Afuera los objetos iban perdiendo poco a poco su aspecto irreal, anunciando la proximidad del sol.¿"Café"? Sonó aflautada la voz masculina, pausada por la honda respiración que causó el esfuerzo de cortar abruptamente la carrera. ¡"Sí hombre, café", se animó de pronto doña Cándida, " antes de que vuelva a cantar el gallo usted estará tomándolo". Él dio dos pasos hacia afuera, "No puede ser", pensó, "sólo busca dar tiempo a que los demás se levanten, para llamar a la policia". La mujer no advertía la indecisión del hombre. Antes de tomar la cafetera, comenzó a ordenar los objetos apilados en la mesa, "Le he dicho tantas veces a Javier que no me haga este desorden". El hombre palideció, le parecía imposible que ella no adivinara que esos objetos los había sacado él de sus correspondientes lugares; imposible creer que aún aquella señora no le preguntara que hacía él allí, a las cinco de la mañana en la cocina de su casa; pero más inverosimil le parecía que no se hubiese puesto a chillar como loca cuando lo encontró. "Pero sientese usted, hombre, que hace ahí parado todavía". Rompió sus pensamientos la voz de doña Cándida, y el ruido de la silla que arrastró sobre el piso para ofrecerle asiento. Pensó que deliberadamente producía ruido deseando despertar a los demás.
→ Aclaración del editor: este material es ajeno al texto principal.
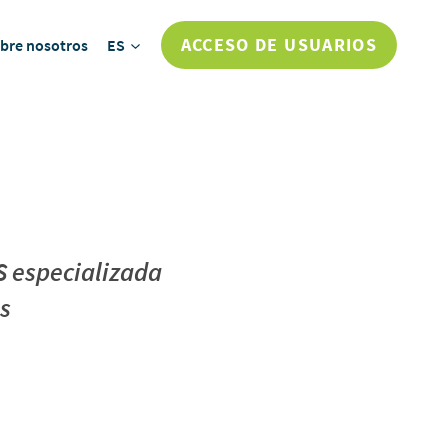
ACCESO DE USUARIOS
bre nosotros
ES
S especializada
es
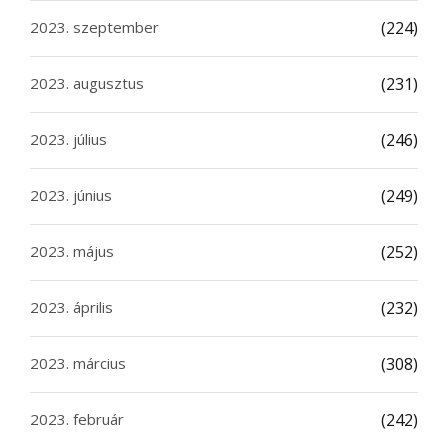
2023. szeptember
(224)
2023. augusztus
(231)
2023. július
(246)
2023. június
(249)
2023. május
(252)
2023. április
(232)
2023. március
(308)
2023. február
(242)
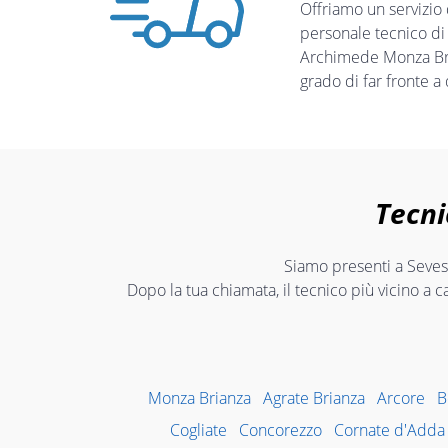
Offriamo un servizio
personale tecnico di
Archimede Monza Bria
grado di far fronte a
Tecni
Siamo presenti a Seveso
Dopo la tua chiamata, il tecnico più vicino a c
Monza Brianza
Agrate Brianza
Arcore
B
Cogliate
Concorezzo
Cornate d'Adda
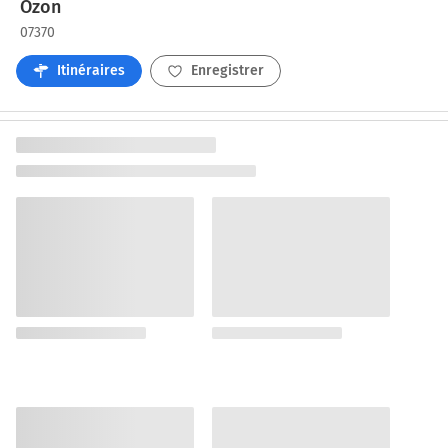
Ozon
07370
Itinéraires
Enregistrer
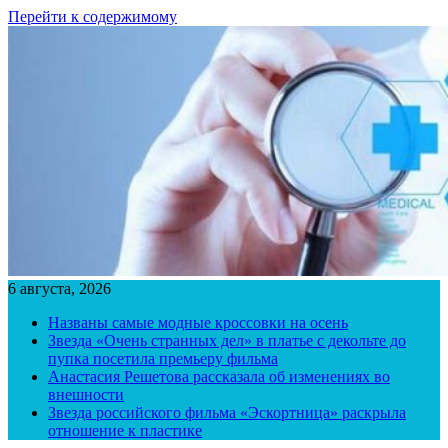
Перейти к содержимому
6 августа, 2026
Названы самые модные кроссовки на осень
Звезда «Очень странных дел» в платье с декольте до
пупка посетила премьеру фильма
Анастасия Решетова рассказала об изменениях во
внешности
Звезда российского фильма «Эскортница» раскрыла
отношение к пластике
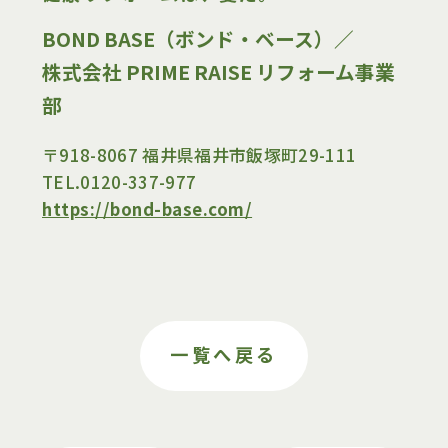
BOND BASE（ボンド・ベース）／
お知らせ・ブログ
株式会社 PRIME RAISE リフォーム事業
部
会社情報
〒918-8067 福井県福井市飯塚町29-111
TEL.0120-337-977
会社概要
https://bond-base.com/
スタッフ紹介
利用規約
プライバシーポリシー
一覧へ戻る
採用情報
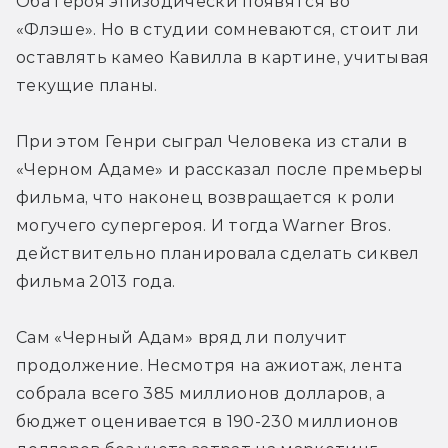
Оба героя эпизодически появятся во 
«Флэше». Но в студии сомневаются, стоит ли 
оставлять камео Кавилла в картине, учитывая 
текущие планы.
При этом Генри сыграл Человека из стали в 
«Черном Адаме» и рассказал после премьеры 
фильма, что наконец возвращается к роли 
могучего супергероя. И тогда Warner Bros. 
действительно планировала сделать сиквел 
фильма 2013 года.
Сам «Черный Адам» вряд ли получит 
продолжение. Несмотря на ажиотаж, лента 
собрала всего 385 миллионов долларов, а 
бюджет оценивается в 190-230 миллионов 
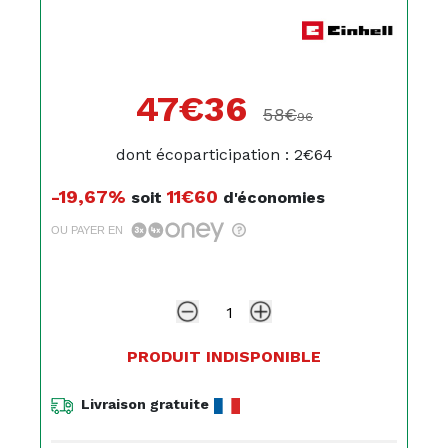
47€
36
58€
96
dont écoparticipation : 2€64
-19,67%
11€60
soit
d'économies
OU PAYER EN
PRODUIT INDISPONIBLE
Livraison gratuite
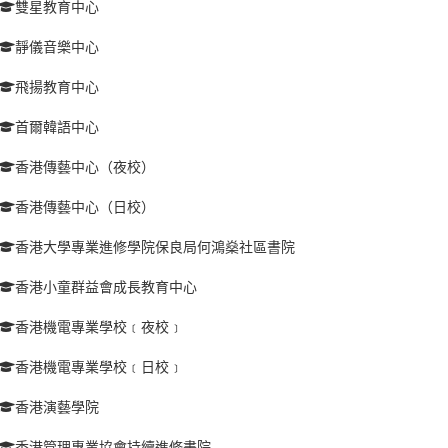
雙星教育中心
靜儀音樂中心
飛揚教育中心
首爾韓語中心
香港傳藝中心（夜校）
香港傳藝中心（日校）
香港大學專業進修學院保良局何鴻燊社區書院
香港小童群益會成長教育中心
香港機電專業學校﹝夜校﹞
香港機電專業學校﹝日校﹞
香港演藝學院
香港管理專業協會持續進修書院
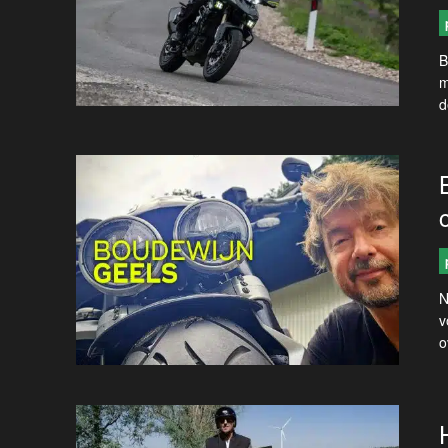
B
m
d
N
v
o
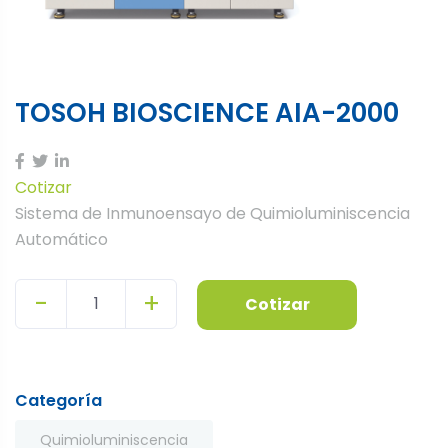
TOSOH BIOSCIENCE AIA-2000
Cotizar
Sistema de Inmunoensayo de Quimioluminiscencia
Automático
-
+
Cotizar
Quantity
Categoría
Quimioluminiscencia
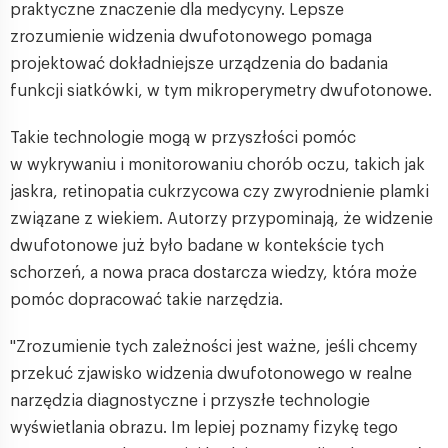
praktyczne znaczenie dla medycyny. Lepsze
zrozumienie widzenia dwufotonowego pomaga
projektować dokładniejsze urządzenia do badania
funkcji siatkówki, w tym mikroperymetry dwufotonowe.
Takie technologie mogą w przyszłości pomóc
w wykrywaniu i monitorowaniu chorób oczu, takich jak
jaskra, retinopatia cukrzycowa czy zwyrodnienie plamki
związane z wiekiem. Autorzy przypominają, że widzenie
dwufotonowe już było badane w kontekście tych
schorzeń, a nowa praca dostarcza wiedzy, która może
pomóc dopracować takie narzędzia.
"Zrozumienie tych zależności jest ważne, jeśli chcemy
przekuć zjawisko widzenia dwufotonowego w realne
narzędzia diagnostyczne i przyszłe technologie
wyświetlania obrazu. Im lepiej poznamy fizykę tego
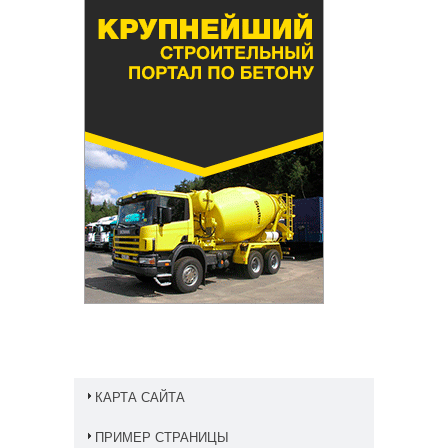
КАРТА САЙТА
ПРИМЕР СТРАНИЦЫ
Temeroso aún "porque un poco de café caliente le caería bien al estómago", aceptó sentarse, "porque además, ¿yo que he de temer de una anciana que cuela café a las cinco de la mañana"? Ella terminó de trajinar con los objetos acumulados sobre la mesa, y puso la cafetera; en pocos minutos el olor del café anegaba la estancia. "Luego del café", dijo doña Cándida, "y siempre se lo he dicho a Javier, conviene un buen desyuno; pero javielito es terco, y casi nunca acostumbra a desayunar, creo que para mortifircarme nada más. Si usted lo espera, en media hora le sirvo el desayuno". Ya vertía el aromático líquido en una taza y se la tendía al hombre. "Es lo que pienso", se dijo el hombre tomando la taza de café, "quiere dar tiempo a que el tal Javier se levante. Debo estar preparado para huir en cualquier momento".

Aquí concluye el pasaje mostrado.